*WHAT YOU ARE ASKED TO DO*
State how many lines in the listing below include the word "구준항이". Give nothing but the number.

*SUPPLIED ENTRIES*

■ ■ ■ ■ ■ ■ ■

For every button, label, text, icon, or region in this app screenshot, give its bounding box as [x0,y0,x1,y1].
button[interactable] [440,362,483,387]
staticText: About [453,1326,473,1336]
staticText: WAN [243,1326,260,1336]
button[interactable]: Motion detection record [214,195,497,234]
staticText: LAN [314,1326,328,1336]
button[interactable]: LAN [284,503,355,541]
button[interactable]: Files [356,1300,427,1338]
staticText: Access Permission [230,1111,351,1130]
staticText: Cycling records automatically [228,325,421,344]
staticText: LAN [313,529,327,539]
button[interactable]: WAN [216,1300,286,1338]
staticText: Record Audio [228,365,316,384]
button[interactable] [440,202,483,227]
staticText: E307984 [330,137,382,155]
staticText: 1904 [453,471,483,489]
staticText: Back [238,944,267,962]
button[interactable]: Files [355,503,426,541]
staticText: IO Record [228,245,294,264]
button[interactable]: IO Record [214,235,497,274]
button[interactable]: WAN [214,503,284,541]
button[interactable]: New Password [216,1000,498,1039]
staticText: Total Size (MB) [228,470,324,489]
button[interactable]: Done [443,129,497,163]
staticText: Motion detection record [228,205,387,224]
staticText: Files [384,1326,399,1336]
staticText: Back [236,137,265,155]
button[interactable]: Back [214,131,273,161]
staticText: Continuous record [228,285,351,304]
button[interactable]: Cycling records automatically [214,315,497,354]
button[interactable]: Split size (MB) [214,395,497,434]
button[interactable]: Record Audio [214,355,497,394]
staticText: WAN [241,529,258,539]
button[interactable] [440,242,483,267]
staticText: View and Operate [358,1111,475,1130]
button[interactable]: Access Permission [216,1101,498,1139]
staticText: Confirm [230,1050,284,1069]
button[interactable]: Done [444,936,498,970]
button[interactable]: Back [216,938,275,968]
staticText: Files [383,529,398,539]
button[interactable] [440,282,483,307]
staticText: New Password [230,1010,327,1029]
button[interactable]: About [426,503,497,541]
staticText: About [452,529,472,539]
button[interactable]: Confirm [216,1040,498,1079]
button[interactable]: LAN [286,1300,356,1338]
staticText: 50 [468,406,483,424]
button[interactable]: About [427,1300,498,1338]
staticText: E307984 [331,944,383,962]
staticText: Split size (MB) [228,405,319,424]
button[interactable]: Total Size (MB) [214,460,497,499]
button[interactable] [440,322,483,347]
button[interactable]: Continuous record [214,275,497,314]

■ ■ ■ ■ ■ ■ ■

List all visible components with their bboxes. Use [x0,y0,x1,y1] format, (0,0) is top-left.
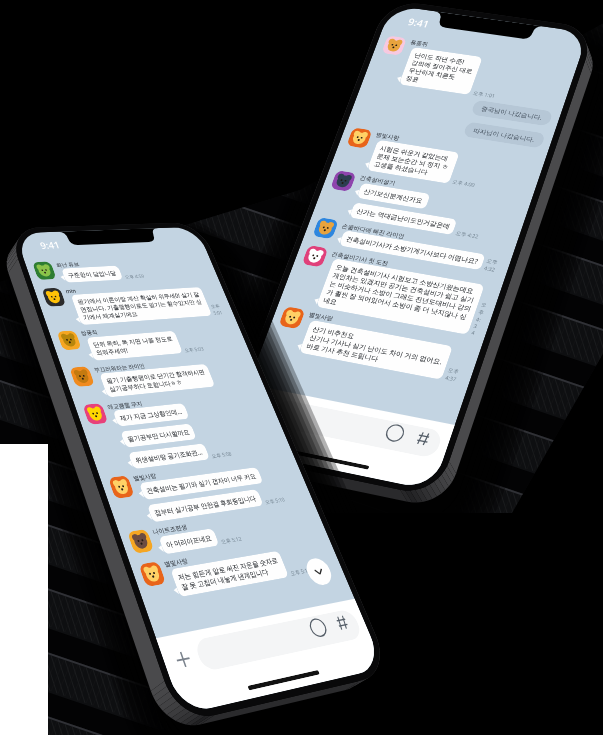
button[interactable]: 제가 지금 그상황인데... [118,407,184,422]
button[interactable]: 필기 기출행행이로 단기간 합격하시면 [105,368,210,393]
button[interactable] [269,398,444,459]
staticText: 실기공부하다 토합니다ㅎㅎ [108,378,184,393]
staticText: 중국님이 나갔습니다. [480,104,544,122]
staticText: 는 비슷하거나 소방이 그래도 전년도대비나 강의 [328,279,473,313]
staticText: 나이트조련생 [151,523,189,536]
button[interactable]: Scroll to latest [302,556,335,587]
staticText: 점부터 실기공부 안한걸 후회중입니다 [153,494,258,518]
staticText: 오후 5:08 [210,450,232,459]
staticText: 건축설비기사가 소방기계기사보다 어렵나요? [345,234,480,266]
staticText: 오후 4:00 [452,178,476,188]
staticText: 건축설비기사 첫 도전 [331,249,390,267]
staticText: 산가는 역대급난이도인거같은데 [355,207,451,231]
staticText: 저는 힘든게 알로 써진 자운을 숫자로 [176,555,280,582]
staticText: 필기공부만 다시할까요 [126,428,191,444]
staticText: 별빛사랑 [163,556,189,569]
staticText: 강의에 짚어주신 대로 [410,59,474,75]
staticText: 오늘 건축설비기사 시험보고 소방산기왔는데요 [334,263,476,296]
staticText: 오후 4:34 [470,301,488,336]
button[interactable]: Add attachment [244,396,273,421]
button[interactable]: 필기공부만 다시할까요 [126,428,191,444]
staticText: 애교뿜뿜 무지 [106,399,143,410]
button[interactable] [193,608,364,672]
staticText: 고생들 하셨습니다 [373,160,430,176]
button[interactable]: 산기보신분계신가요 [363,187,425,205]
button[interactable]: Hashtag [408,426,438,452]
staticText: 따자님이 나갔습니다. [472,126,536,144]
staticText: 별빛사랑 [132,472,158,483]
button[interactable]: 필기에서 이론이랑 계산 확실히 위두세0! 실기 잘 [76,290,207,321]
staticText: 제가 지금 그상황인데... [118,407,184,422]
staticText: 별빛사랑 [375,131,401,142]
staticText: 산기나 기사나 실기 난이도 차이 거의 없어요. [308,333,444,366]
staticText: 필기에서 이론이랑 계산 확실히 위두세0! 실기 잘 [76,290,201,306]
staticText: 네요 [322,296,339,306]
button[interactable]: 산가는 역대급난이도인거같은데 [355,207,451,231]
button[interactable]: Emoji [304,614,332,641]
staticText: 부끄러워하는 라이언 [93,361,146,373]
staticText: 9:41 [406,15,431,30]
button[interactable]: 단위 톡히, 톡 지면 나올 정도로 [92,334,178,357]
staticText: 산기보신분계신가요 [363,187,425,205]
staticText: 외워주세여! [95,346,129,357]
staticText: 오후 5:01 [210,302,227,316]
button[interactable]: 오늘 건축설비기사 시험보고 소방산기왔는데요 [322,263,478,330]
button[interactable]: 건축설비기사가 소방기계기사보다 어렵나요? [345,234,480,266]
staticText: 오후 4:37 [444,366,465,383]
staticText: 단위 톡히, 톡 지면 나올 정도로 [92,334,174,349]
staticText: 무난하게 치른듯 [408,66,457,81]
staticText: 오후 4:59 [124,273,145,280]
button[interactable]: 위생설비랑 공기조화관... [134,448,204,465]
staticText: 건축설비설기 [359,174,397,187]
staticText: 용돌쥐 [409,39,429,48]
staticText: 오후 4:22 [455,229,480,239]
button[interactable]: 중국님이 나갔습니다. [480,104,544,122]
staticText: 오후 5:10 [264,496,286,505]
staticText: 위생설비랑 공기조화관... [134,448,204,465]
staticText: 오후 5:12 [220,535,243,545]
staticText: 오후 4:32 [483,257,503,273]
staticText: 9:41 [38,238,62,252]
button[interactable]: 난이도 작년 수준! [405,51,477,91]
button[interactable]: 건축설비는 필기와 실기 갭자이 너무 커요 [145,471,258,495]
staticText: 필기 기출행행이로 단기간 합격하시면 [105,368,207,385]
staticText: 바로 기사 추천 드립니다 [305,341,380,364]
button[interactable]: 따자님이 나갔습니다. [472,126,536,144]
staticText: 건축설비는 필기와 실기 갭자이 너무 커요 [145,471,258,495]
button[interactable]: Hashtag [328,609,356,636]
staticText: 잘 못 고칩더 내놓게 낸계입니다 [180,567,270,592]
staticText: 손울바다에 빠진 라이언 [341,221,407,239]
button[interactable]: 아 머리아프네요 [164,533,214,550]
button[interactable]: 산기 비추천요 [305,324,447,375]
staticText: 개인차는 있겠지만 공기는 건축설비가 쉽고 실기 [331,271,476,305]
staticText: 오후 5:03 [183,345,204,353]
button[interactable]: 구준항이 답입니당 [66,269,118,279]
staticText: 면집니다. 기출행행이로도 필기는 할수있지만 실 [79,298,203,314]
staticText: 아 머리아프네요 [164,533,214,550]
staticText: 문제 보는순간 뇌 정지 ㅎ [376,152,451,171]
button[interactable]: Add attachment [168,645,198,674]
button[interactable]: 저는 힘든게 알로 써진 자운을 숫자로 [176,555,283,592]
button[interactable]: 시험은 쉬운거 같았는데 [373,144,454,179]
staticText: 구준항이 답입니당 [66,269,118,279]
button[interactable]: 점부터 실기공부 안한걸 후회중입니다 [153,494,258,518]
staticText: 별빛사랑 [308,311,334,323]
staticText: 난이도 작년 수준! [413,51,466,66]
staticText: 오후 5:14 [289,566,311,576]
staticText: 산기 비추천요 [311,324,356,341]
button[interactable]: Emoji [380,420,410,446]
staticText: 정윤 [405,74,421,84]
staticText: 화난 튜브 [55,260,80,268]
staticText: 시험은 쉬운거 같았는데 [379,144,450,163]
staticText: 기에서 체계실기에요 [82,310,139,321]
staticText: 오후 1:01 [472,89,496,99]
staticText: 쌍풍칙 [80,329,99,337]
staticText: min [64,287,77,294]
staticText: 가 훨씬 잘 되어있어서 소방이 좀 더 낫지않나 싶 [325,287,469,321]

■ ■ ■ ■ ■ ■ ■

*SOLUTION TO THIS TASK*
2